● TASK OBJECTIVE: Exclude the images, then return every line below exactly as written.

[Items listed in a dataset]
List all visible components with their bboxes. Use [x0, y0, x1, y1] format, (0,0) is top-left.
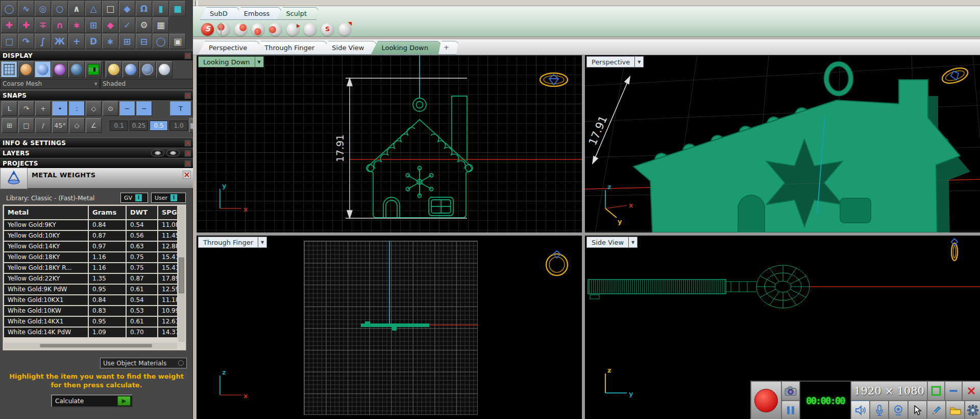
mesh-quality-dropdown[interactable]: Coarse Mesh ▼: [0, 79, 100, 89]
toolbar-icon[interactable]: ▮: [153, 1, 169, 16]
toolbar-icon[interactable]: Ж: [52, 34, 68, 49]
microphone-button[interactable]: [870, 401, 889, 419]
snap-increment-button[interactable]: 0.5: [150, 121, 168, 131]
display-section-header[interactable]: DISPLAY ×: [0, 50, 193, 60]
layers-section-header[interactable]: LAYERS ×: [0, 148, 193, 158]
snap-increment-button[interactable]: 1.0: [169, 121, 188, 131]
viewport-tab[interactable]: Through Finger: [254, 41, 327, 55]
snap-icon[interactable]: +: [35, 101, 51, 116]
snap-icon[interactable]: −: [136, 101, 152, 116]
region-select-button[interactable]: [927, 381, 945, 401]
sculpt-tool-icon[interactable]: [338, 23, 351, 36]
snap-icon[interactable]: :: [69, 101, 85, 116]
toolbar-icon[interactable]: ◆: [102, 17, 118, 33]
snap-icon[interactable]: /: [35, 118, 51, 133]
display-mode-icon[interactable]: [68, 61, 85, 78]
screenshot-button[interactable]: [781, 381, 800, 401]
snap-increment-button[interactable]: 0.25: [130, 121, 148, 131]
snap-icon[interactable]: 45°: [52, 118, 68, 133]
viewport-tab[interactable]: Looking Down: [371, 41, 441, 55]
table-row[interactable]: White Gold:10KX1 0.84 0.54 11.18: [4, 295, 177, 305]
view-compass-icon[interactable]: [951, 239, 958, 261]
toolbar-icon[interactable]: ◎: [35, 1, 51, 16]
toolbar-icon[interactable]: D: [85, 34, 102, 49]
view-compass-icon[interactable]: [546, 251, 568, 275]
render-material-icon[interactable]: [156, 61, 173, 78]
settings-button[interactable]: [965, 401, 980, 419]
use-object-materials-button[interactable]: Use Object Materials: [100, 358, 187, 368]
calculate-button[interactable]: Calculate ▶: [51, 394, 133, 407]
ribbon-tab[interactable]: Sculpt: [276, 7, 318, 20]
webcam-button[interactable]: [889, 401, 908, 419]
toolbar-icon[interactable]: Ω: [136, 1, 152, 16]
toolbar-icon[interactable]: ∫: [35, 34, 51, 49]
sculpt-tool-icon[interactable]: [286, 23, 299, 36]
metal-weights-header[interactable]: METAL WEIGHTS ×: [0, 168, 193, 188]
sculpt-tool-icon[interactable]: [252, 23, 264, 36]
table-row[interactable]: White Gold:9K PdW 0.95 0.61 12.59: [4, 285, 177, 294]
table-row[interactable]: Yellow Gold:18KY 1.16 0.75 15.41: [4, 252, 177, 262]
sculpt-tool-icon[interactable]: [201, 23, 214, 36]
toolbar-icon[interactable]: ∩: [52, 17, 68, 33]
snap-icon[interactable]: ⊞: [2, 118, 17, 133]
toolbar-icon[interactable]: △: [85, 1, 102, 16]
close-icon[interactable]: ×: [183, 171, 191, 179]
snap-icon[interactable]: ◇: [86, 101, 102, 116]
viewport-label[interactable]: Through Finger ▼: [198, 237, 267, 248]
minimize-button[interactable]: [945, 381, 962, 401]
snap-icon[interactable]: •: [52, 101, 68, 116]
toolbar-icon[interactable]: ∓: [35, 17, 51, 33]
gv-toggle-button[interactable]: GV I: [120, 193, 148, 203]
ribbon-tab[interactable]: Emboss: [234, 7, 282, 20]
toolbar-icon[interactable]: ◯: [1, 1, 17, 16]
viewport-tab[interactable]: Side View: [321, 41, 377, 55]
toolbar-icon[interactable]: ∗: [68, 17, 85, 33]
render-material-icon[interactable]: [139, 61, 156, 78]
snap-increment-button[interactable]: 0.1: [110, 121, 128, 131]
info-settings-section-header[interactable]: INFO & SETTINGS ×: [0, 137, 193, 148]
toolbar-icon[interactable]: □: [1, 34, 17, 49]
vertical-scrollbar[interactable]: [178, 206, 185, 342]
close-icon[interactable]: ×: [184, 160, 191, 167]
viewport-looking-down[interactable]: Looking Down ▼: [197, 55, 582, 232]
sculpt-tool-icon[interactable]: [269, 23, 282, 36]
draw-button[interactable]: [927, 401, 946, 419]
close-icon[interactable]: ×: [184, 139, 191, 147]
snap-icon[interactable]: □: [18, 118, 34, 133]
snap-icon[interactable]: ∠: [86, 118, 102, 133]
projects-section-header[interactable]: PROJECTS ×: [0, 158, 193, 168]
display-mode-icon[interactable]: [1, 61, 17, 78]
toolbar-icon[interactable]: ◯: [153, 34, 169, 49]
viewport-tab[interactable]: Perspective: [198, 41, 260, 55]
speaker-button[interactable]: [851, 401, 870, 419]
toolbar-icon[interactable]: +: [68, 34, 85, 49]
toolbar-icon[interactable]: ∿: [18, 1, 34, 16]
table-row[interactable]: Yellow Gold:10KY 0.87 0.56 11.45: [4, 231, 177, 241]
sculpt-tool-icon[interactable]: [321, 23, 334, 36]
view-compass-icon[interactable]: [540, 73, 568, 86]
viewport-perspective[interactable]: Perspective ▼: [585, 55, 980, 232]
viewport-label[interactable]: Side View ▼: [586, 237, 638, 248]
render-material-icon[interactable]: [106, 61, 122, 78]
table-row[interactable]: Yellow Gold:9KY 0.84 0.54 11.08: [4, 220, 177, 230]
table-row[interactable]: Yellow Gold:22KY 1.35 0.87 17.89: [4, 274, 177, 284]
display-mode-icon[interactable]: [85, 61, 102, 78]
perspective-canvas[interactable]: 17.91 z x y: [585, 55, 980, 232]
close-recorder-button[interactable]: [962, 381, 980, 401]
toolbar-icon[interactable]: ✚: [1, 17, 17, 33]
view-compass-icon[interactable]: [940, 65, 969, 86]
toolbar-icon[interactable]: □: [102, 1, 118, 16]
open-folder-button[interactable]: [946, 401, 965, 419]
toolbar-icon[interactable]: ⊞: [119, 34, 135, 49]
close-icon[interactable]: ×: [184, 150, 191, 157]
toolbar-icon[interactable]: ◆: [119, 1, 135, 16]
snap-icon[interactable]: ⊙: [103, 101, 118, 116]
pause-button[interactable]: [781, 401, 800, 419]
toolbar-icon[interactable]: ∗: [102, 34, 118, 49]
toolbar-icon[interactable]: ■: [169, 1, 186, 16]
render-material-icon[interactable]: [122, 61, 139, 78]
table-row[interactable]: Yellow Gold:18KY R... 1.16 0.75 15.41: [4, 263, 177, 273]
toolbar-icon[interactable]: ✚: [18, 17, 34, 33]
eye-icon[interactable]: [166, 150, 180, 156]
sculpt-tool-icon[interactable]: [217, 23, 230, 36]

● RESULT:
List all visible components with their bboxes. Use [x0, y0, x1, y1] format, (0,0) is top-left.
mesh-quality-dropdown[interactable]: Coarse Mesh ▼: [0, 79, 100, 89]
toolbar-icon[interactable]: ▮: [153, 1, 169, 16]
toolbar-icon[interactable]: Ж: [52, 34, 68, 49]
microphone-button[interactable]: [870, 401, 889, 419]
snap-increment-button[interactable]: 0.5: [150, 121, 168, 131]
display-section-header[interactable]: DISPLAY ×: [0, 50, 193, 60]
layers-section-header[interactable]: LAYERS ×: [0, 148, 193, 158]
snap-increment-button[interactable]: 1.0: [169, 121, 188, 131]
viewport-tab[interactable]: Through Finger: [254, 41, 327, 55]
snap-icon[interactable]: +: [35, 101, 51, 116]
snap-icon[interactable]: −: [136, 101, 152, 116]
region-select-button[interactable]: [927, 381, 945, 401]
sculpt-tool-icon[interactable]: [338, 23, 351, 36]
snap-icon[interactable]: :: [69, 101, 85, 116]
toolbar-icon[interactable]: ◆: [102, 17, 118, 33]
snap-icon[interactable]: /: [35, 118, 51, 133]
display-mode-icon[interactable]: [68, 61, 85, 78]
screenshot-button[interactable]: [781, 381, 800, 401]
snap-increment-button[interactable]: 0.25: [130, 121, 148, 131]
snap-icon[interactable]: 45°: [52, 118, 68, 133]
viewport-tab[interactable]: Looking Down: [371, 41, 441, 55]
table-row[interactable]: White Gold:10KX1 0.84 0.54 11.18: [4, 295, 177, 305]
view-compass-icon[interactable]: [951, 239, 958, 261]
toolbar-icon[interactable]: ◎: [35, 1, 51, 16]
toolbar-icon[interactable]: D: [85, 34, 102, 49]
view-compass-icon[interactable]: [546, 251, 568, 275]
render-material-icon[interactable]: [156, 61, 173, 78]
settings-button[interactable]: [965, 401, 980, 419]
use-object-materials-button[interactable]: Use Object Materials: [100, 358, 187, 368]
calculate-button[interactable]: Calculate ▶: [51, 394, 133, 407]
ribbon-tab[interactable]: Sculpt: [276, 7, 318, 20]
webcam-button[interactable]: [889, 401, 908, 419]
toolbar-icon[interactable]: Ω: [136, 1, 152, 16]
toolbar-icon[interactable]: ∫: [35, 34, 51, 49]
sculpt-tool-icon[interactable]: [286, 23, 299, 36]
metal-weights-header[interactable]: METAL WEIGHTS ×: [0, 168, 193, 188]
sculpt-tool-icon[interactable]: [252, 23, 264, 36]
table-row[interactable]: White Gold:9K PdW 0.95 0.61 12.59: [4, 285, 177, 294]
table-row[interactable]: Yellow Gold:18KY 1.16 0.75 15.41: [4, 252, 177, 262]
sculpt-tool-icon[interactable]: [201, 23, 214, 36]
toolbar-icon[interactable]: ∩: [52, 17, 68, 33]
snap-icon[interactable]: ⊞: [2, 118, 17, 133]
toolbar-icon[interactable]: △: [85, 1, 102, 16]
close-icon[interactable]: ×: [183, 171, 191, 179]
snap-icon[interactable]: ◇: [86, 101, 102, 116]
viewport-label[interactable]: Through Finger ▼: [198, 237, 267, 248]
minimize-button[interactable]: [945, 381, 962, 401]
snap-icon[interactable]: •: [52, 101, 68, 116]
toolbar-icon[interactable]: ∓: [35, 17, 51, 33]
gv-toggle-button[interactable]: GV I: [120, 193, 148, 203]
ribbon-tab[interactable]: Emboss: [234, 7, 282, 20]
toolbar-icon[interactable]: ◯: [1, 1, 17, 16]
viewport-tab[interactable]: Side View: [321, 41, 377, 55]
toolbar-icon[interactable]: ∗: [68, 17, 85, 33]
render-material-icon[interactable]: [139, 61, 156, 78]
snap-increment-button[interactable]: 0.1: [110, 121, 128, 131]
info-settings-section-header[interactable]: INFO & SETTINGS ×: [0, 137, 193, 148]
toolbar-icon[interactable]: □: [1, 34, 17, 49]
vertical-scrollbar[interactable]: [178, 206, 185, 342]
close-icon[interactable]: ×: [184, 160, 191, 167]
viewport-looking-down[interactable]: Looking Down ▼: [197, 55, 582, 232]
sculpt-tool-icon[interactable]: [269, 23, 282, 36]
draw-button[interactable]: [927, 401, 946, 419]
close-icon[interactable]: ×: [184, 139, 191, 147]
snap-icon[interactable]: □: [18, 118, 34, 133]
snap-icon[interactable]: ∠: [86, 118, 102, 133]
projects-section-header[interactable]: PROJECTS ×: [0, 158, 193, 168]
display-mode-icon[interactable]: [1, 61, 17, 78]
toolbar-icon[interactable]: ◯: [153, 34, 169, 49]
viewport-tab[interactable]: Perspective: [198, 41, 260, 55]
speaker-button[interactable]: [851, 401, 870, 419]
toolbar-icon[interactable]: +: [68, 34, 85, 49]
toolbar-icon[interactable]: ∿: [18, 1, 34, 16]
table-row[interactable]: Yellow Gold:10KY 0.87 0.56 11.45: [4, 231, 177, 241]
sculpt-tool-icon[interactable]: [321, 23, 334, 36]
view-compass-icon[interactable]: [540, 73, 568, 86]
viewport-perspective[interactable]: Perspective ▼: [585, 55, 980, 232]
viewport-label[interactable]: Side View ▼: [586, 237, 638, 248]
render-material-icon[interactable]: [106, 61, 122, 78]
table-row[interactable]: Yellow Gold:9KY 0.84 0.54 11.08: [4, 220, 177, 230]
table-row[interactable]: Yellow Gold:22KY 1.35 0.87 17.89: [4, 274, 177, 284]
display-mode-icon[interactable]: [85, 61, 102, 78]
perspective-canvas[interactable]: 17.91 z x y: [585, 55, 980, 232]
close-recorder-button[interactable]: [962, 381, 980, 401]
toolbar-icon[interactable]: ✚: [1, 17, 17, 33]
view-compass-icon[interactable]: [940, 65, 969, 86]
toolbar-icon[interactable]: □: [102, 1, 118, 16]
open-folder-button[interactable]: [946, 401, 965, 419]
toolbar-icon[interactable]: ⊞: [119, 34, 135, 49]
close-icon[interactable]: ×: [184, 150, 191, 157]
toolbar-icon[interactable]: ◆: [119, 1, 135, 16]
snap-icon[interactable]: ⊙: [103, 101, 118, 116]
pause-button[interactable]: [781, 401, 800, 419]
toolbar-icon[interactable]: ∗: [102, 34, 118, 49]
toolbar-icon[interactable]: ■: [169, 1, 186, 16]
render-material-icon[interactable]: [122, 61, 139, 78]
table-row[interactable]: Yellow Gold:18KY R... 1.16 0.75 15.41: [4, 263, 177, 273]
toolbar-icon[interactable]: ✚: [18, 17, 34, 33]
eye-icon[interactable]: [166, 150, 180, 156]
sculpt-tool-icon[interactable]: [217, 23, 230, 36]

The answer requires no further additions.